Price (as tested): $1,741
CPU: AMD Ryzen 5 PRO 6650H Processor
GPU: AMD Radeon RX 6500M 
Storage: 512GB SSD
Display: 16-inch, 1920 x 1200-pixel IPS display
Battery: 14:38
Size: 13.95 x 9.35 x 0.63 inches
Weight: 4 pounds  

I’ve been on the hunt for a really good business laptop, and with the ThinkPad Z16 in my hands, I can finally end my search. It’s got a slick, dual-tone design: silver on the outside and dusky on the inside. And to Lenovo loyalists’ delight, the keyboard features the beloved, striking-red TrackPoint that will catch your eye every time you open the lid.

It’s also the perfect size for a business laptop. It’s not too small (like the compact machines on our best 13-inch laptops page), but it’s not ridiculously unwieldy like the 18-inch laptops that are gaining popularity nowadays — it’s juuuust right. 

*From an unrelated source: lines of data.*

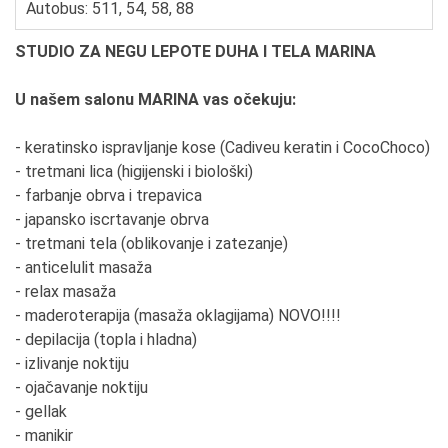
Autobus: 511, 54, 58, 88
STUDIO ZA NEGU LEPOTE DUHA I TELA MARINA
U našem salonu MARINA vas očekuju:
- keratinsko ispravljanje kose (Cadiveu keratin i CocoChoco)
- tretmani lica (higijenski i biološki)
- farbanje obrva i trepavica
- japansko iscrtavanje obrva
- tretmani tela (oblikovanje i zatezanje)
- anticelulit masaža
- relax masaža
- maderoterapija (masaža oklagijama) NOVO!!!!
- depilacija (topla i hladna)
- izlivanje noktiju
- ojačavanje noktiju
- gellak
- manikir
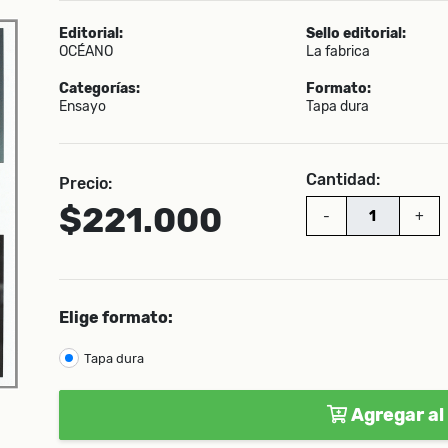
Editorial:
Sello editorial:
OCÉANO
La fabrica
Categorías:
Formato:
Ensayo
Tapa dura
Cantidad:
Precio:
$221.000
-
+
Elige formato:
Tapa dura
Agregar al 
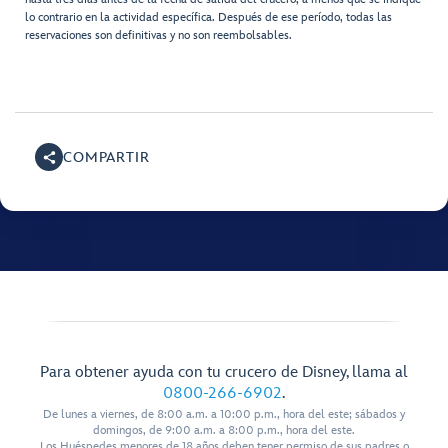
lo contrario en la actividad específica. Después de ese período, todas las
reservaciones son definitivas y no son reembolsables.
COMPARTIR
Para obtener ayuda con tu crucero de Disney, llama al
0800-266-6902
.
De lunes a viernes, de 8:00 a.m. a 10:00 p.m., hora del este; sábados y
domingos, de 9:00 a.m. a 8:00 p.m., hora del este.
Los Huéspedes menores de 18 años deben tener permiso de sus padres o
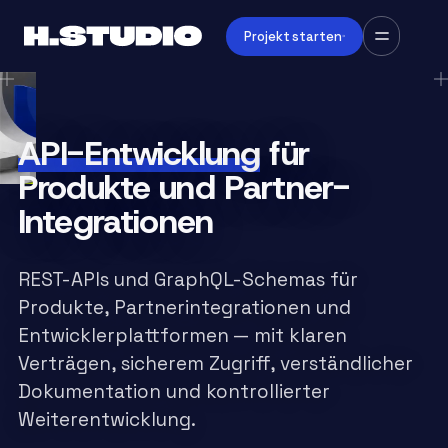
Projekt starten
API-Entwicklung
für
Produkte und Partner-
Integrationen
REST-APIs und GraphQL-Schemas für
Produkte, Partnerintegrationen und
Entwicklerplattformen — mit klaren
Verträgen, sicherem Zugriff, verständlicher
Dokumentation und kontrollierter
Weiterentwicklung.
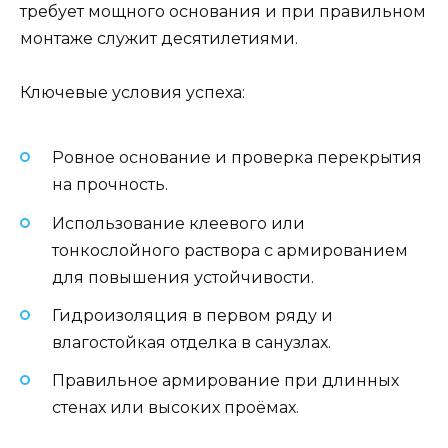
требует мощного основания и при правильном
монтаже служит десятилетиями.
Ключевые условия успеха:
Ровное основание и проверка перекрытия
на прочность.
Использование клеевого или
тонкослойного раствора с армированием
для повышения устойчивости.
Гидроизоляция в первом ряду и
влагостойкая отделка в санузлах.
Правильное армирование при длинных
стенах или высоких проёмах.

However, I will admit that the ThinkPad Z16 is a bit heavier than I expected. But to be fair, Lenovo never marketed this laptop as a thin-and-light ultraportable. It’s a business laptop, which means it will likely be sitting on a desk for hours on end before it’s picked up and thrown inside a laptop bag.

The ThinkPad Z16 definitely earned a spot on our best business laptops page, but that doesn’t mean it’s perfect. Read on to find out how it excels and where it falters. 

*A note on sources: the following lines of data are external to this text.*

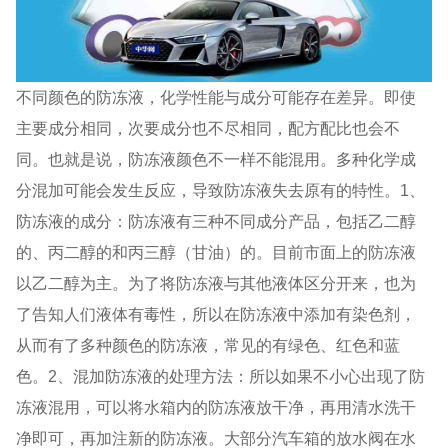
不同颜色的防冻液，化学性能与成分可能存在差异。即使
主要成分相同，次要成分也不尽相同，配方配比也会不
同。也就是说，防冻液颜色不一样不能混用。多种化学成
分混加可能会发生反应，导致防冻液失去原有的特性。1、
防冻液的成分：防冻液有三种不同成分产品，包括乙二醇
的、丙二醇的和丙三醇（甘油）的。目前市面上的防冻液
以乙二醇为主。为了将防冻液与其他液体区分开来，也为
了告知人们液体有毒性，所以在防冻液中添加有染色剂，
从而有了多种颜色的防冻液，常见的有绿色、红色和蓝
色。2、混加防冻液的处理方法：所以如果不小心出现了防
冻液混用，可以将水箱内的防冻液放干净，再用清水洗干
净即可，再加注新的防冻液。大部分汽车箱的放水阀在水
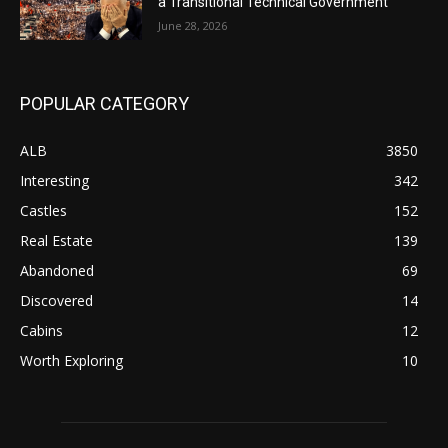
a Transitional Technical Government
June 28, 2026
POPULAR CATEGORY
ALB
3850
Interesting
342
Castles
152
Real Estate
139
Abandoned
69
Discovered
14
Cabins
12
Worth Exploring
10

Lenovo ThinkPad Z16 price and compatibility

The ThinkPad Z16 starts at $1,682 at Lenovo’s official website. It comes with an AMD Ryzen 5 Pro 6650H CPU, integrated AMD Radeon graphics, 16GB of DDR5 RAM, 256GB of SSD storage, a 16-inch, 1920 x 1200-pixel display, and Windows 11 Home.

My review unit, priced at $1,741.35, is a mid-tier configuration. It upgrades you to a 512GB SSD, an AMD Radeon RX 6500M GPU, and Windows 11 Pro.

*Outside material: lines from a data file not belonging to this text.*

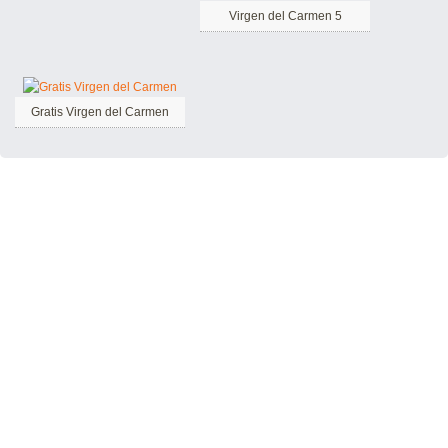
Virgen del Carmen 5
Gratis Virgen del Carmen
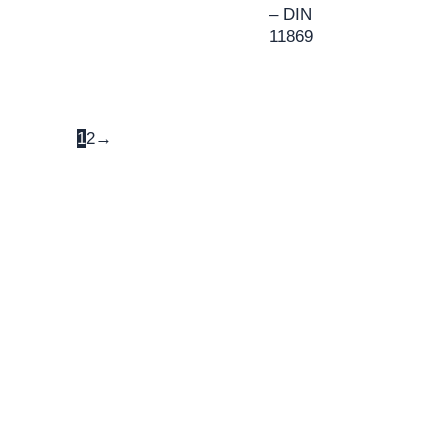
– DIN
11869
1
2
→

The priciest variant ($2,397.85), packed with an AMD Ryzen Pro 6850H GPU, doubles your RAM to 32GB and gives you 2TB of SSD storage.

Lenovo ThinkPad Z16 design

The ThinkPad Z16 has the sexiest lip I’ve ever seen, giving Angelina Jolie and Kerry Washington a run for their money. This useful design perk acts as a lever, allowing me to easily lift the system’s lid. At first glance, it just looks like a silverish oblong part that features the words “Z16” and “FHD f/2.0 Digital Mic Array” on opposite ends, but it actually serves a purpose.

Lenovo ThinkPad Z16

Lenovo ThinkPad Z16 (Image credit: Future)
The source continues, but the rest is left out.